DIRECTIONS FOR THIS TASK
All lines from the one with "el botón de" through the final line below are to be reproduced exactly; omit the others.

•••••

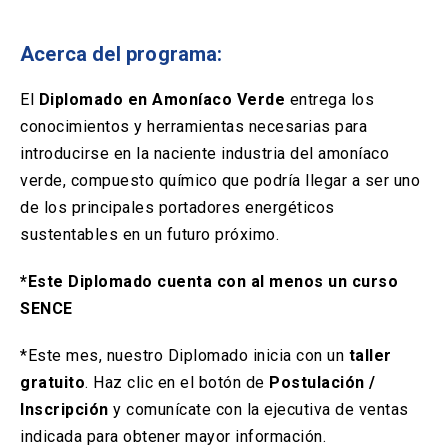
Solicitud Certificados
(El
keyboard_arrow_right
enlace
se
Acerca del programa:
Portal Empresas
(El
keyboard_arrow_right
abre
enlace
en
se
El
Diplomado en Amoníaco Verde
entrega los
una
Pagos y Convenios
(El
keyboard_arrow_right
abre
conocimientos y herramientas necesarias para
nueva
enlace
en
pestaña)
se
introducirse en la naciente industria del amoníaco
una
ACCESOS UC
abre
verde, compuesto químico que podría llegar a ser uno
nueva
en
pestaña)
de los principales portadores energéticos
Biblioteca
Mi Portal UC
launch
launch
una
(El
(El
sustentables en un futuro próximo.
nueva
enlace
enlace
pestaña)
se
se
Correo
launch
(El
abre
abre
*Este Diplomado cuenta con al menos un curso
enlace
en
en
SENCE
se
una
una
abre
nueva
nueva
en
pestaña)
pestaña)
*Este mes, nuestro Diplomado inicia con un
taller
una
gratuito
. Haz clic en el botón de
Postulación /
nueva
pestaña)
Inscripción
y comunícate con la ejecutiva de ventas
indicada para obtener mayor información.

•••••

ANSWER BOX
. Haz clic en el botón de
Postulación /
nueva
pestaña)
Inscripción
y comunícate con la ejecutiva de ventas
indicada para obtener mayor información.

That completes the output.